Chapter Fourteen
“Brethren, I speak to you today from the Temple of Light!” The television screen framed Billie Joe Jacks nicely and the lighting technicians had done him justice. Strange detected the makeup, but that was hardly unusual for anyone on the tube these days.
“Brethren, this hour, this minute, this second is the first moment of the Crusade for Change! This world changes on the surface every day. The world we knew as a child is as distant today as Jupiter is from the Sun! The world of our parents has vanished! Technologically, we are changing as swiftly as some speeded-up movie. The minds of men are delving into everything: the radio waves coming from distant stars and galaxies which are unimaginably far away, the planets, the structure of metals, and the nature of time itself. There are far too many who know how to explode the heart of the atom!”
Billie Joe’s face was stern, earnest, and commanding. Strange saw what there was in this man that had brought him from a small church in Fond du Lac, Wisconsin, to the worldwide network of stations and satellites that was making this broadcast one of the ten most watched programs of all time.
“Our lives are changing, rocketing into the future at speeds we cannot possibly hope to comprehend. This morning’s world is not tonight’s world and tomorrow’s world is beyond understanding or believing. Man is in danger of being made obsolete by his own headlong progress.”
Strange nodded. Jacks was taking the usual anti-technology line. If he had been a caveman he would have resisted fire—probably as a tool of the devil.
“Progress,” sneered Jacks. “Each hour that passes brings this planet, this system of planets, this galaxy forty-three thousand miles closer to Globular Cluster M13 in the constellation of Hercules . . . and yet there are misfits and malcontents who insist that there is no such thing as progress.
“Franklin Delano Roosevelt said, ‘The test of our progress is not whether we add more to the abundance of those who have much; it is whether we provide enough for those who have too little.’ And by that test, has our ‘progress’ been progress?”
Jacks leaned forward into the camera lens. “Has it?” he insisted. He flung a hand into the sky. “I insist that it has not! Anything that makes the world more humane and more rational is progress, I say.

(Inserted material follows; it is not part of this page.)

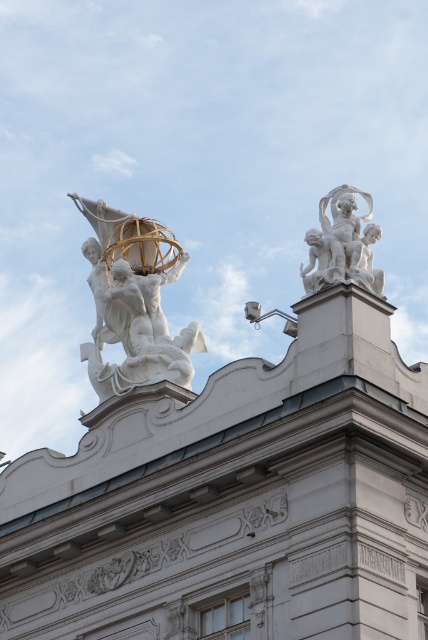 Who is positioned more to the right, white marble statue at upper left or white marble cherubs at upper right?

Positioned to the right is white marble cherubs at upper right.

Image resolution: width=428 pixels, height=640 pixels. I want to click on white marble statue at upper left, so click(x=133, y=301).

At what (x,y) coordinates should I click in order to perform the action: click on white marble statue at upper left. Please return your answer as a coordinate pair (x, y). The height and width of the screenshot is (640, 428). Looking at the image, I should click on (133, 301).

That’s the only measuring stick we can apply to it.” He settled back and spoke in calm, even tones. “In a world where the two greatest powers—not even counting the others—can each destroy totally the lands and populations of the other, fifty or a hundred times over with atomic fire, I say we have not made the world more humane or rational.”
Stephen Strange found he agreed, but he kept his caution up.
“Speed is frequently confused with progress, but it is not progress. Some say progress is the substitution of a complicated nuisance for a simple nuisance. Well, my friends, I am here today to make a very progressive suggestion: let us not have any more progress!”
Jacks beamed out at his worldwide audience. “Let us instead have change. Change is not progress. Change is not our enemy. What single ability do we all have? What solitary ability do we all possess? Change.”
He took a deep breath. “The world is changing faster than people are. Our problem is that we hate change and we hate progress, and we love them at the same time. Change keeps things from becoming static and boring. But what we really want is for things to remain the same . . . but to get better.
“We have only two things to dread: changing . . . and not changing. But you don’t change the world—you change yourself. You don’t change the men who are learning about microbes or stars. You don’t change the men and women who are building machines or discovering processes. You don’t stop those who are searching our genes and chromosomes for better people. No, you change yourself.”
Jacks looked straight into the lens. “And that is the most frightening thing of all. You are the only you you know. Without that you, you do not exist. To change that you is to not be.”
Again he leaned forward. “But you must change. You cannot help it. You were once young and foolish and naïve. Today you are older, wiser and not so naïve. You know the world is complex, not simple. You have changed. The toughest sort of mountain climbing is getting out of a rut. Today, we start making those first steps . . . out of the rut!”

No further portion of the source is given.